**DATA SECTION:**
*** Block opens ***
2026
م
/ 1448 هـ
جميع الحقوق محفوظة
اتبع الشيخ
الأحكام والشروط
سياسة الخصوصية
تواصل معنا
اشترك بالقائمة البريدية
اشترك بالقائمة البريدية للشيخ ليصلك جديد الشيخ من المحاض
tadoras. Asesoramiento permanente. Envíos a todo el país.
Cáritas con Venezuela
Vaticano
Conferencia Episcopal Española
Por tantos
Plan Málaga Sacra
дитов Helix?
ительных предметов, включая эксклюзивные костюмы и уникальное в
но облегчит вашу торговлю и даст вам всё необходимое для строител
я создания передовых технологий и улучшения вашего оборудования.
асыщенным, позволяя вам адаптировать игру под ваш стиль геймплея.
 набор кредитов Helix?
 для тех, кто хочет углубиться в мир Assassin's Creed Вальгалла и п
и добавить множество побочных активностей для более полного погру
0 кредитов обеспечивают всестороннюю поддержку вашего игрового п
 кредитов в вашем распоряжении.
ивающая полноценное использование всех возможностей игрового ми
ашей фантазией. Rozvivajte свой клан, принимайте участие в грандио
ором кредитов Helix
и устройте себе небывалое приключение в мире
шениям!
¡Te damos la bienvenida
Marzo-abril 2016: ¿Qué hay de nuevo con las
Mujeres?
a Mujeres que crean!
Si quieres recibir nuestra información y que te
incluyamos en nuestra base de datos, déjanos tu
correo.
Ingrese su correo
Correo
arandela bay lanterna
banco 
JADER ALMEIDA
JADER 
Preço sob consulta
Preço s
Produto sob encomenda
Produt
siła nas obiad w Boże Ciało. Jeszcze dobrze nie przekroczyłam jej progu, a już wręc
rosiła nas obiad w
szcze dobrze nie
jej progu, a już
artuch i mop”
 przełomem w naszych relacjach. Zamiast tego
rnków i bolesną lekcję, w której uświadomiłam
*** Block closes ***
**ASSIGNMENT:** Using the listing above, gather each line that holds the string "nuestra" and copy it.

**ANSWER TO THIS EXERCISE:**
Si quieres recibir nuestra información y que te
incluyamos en nuestra base de datos, déjanos tu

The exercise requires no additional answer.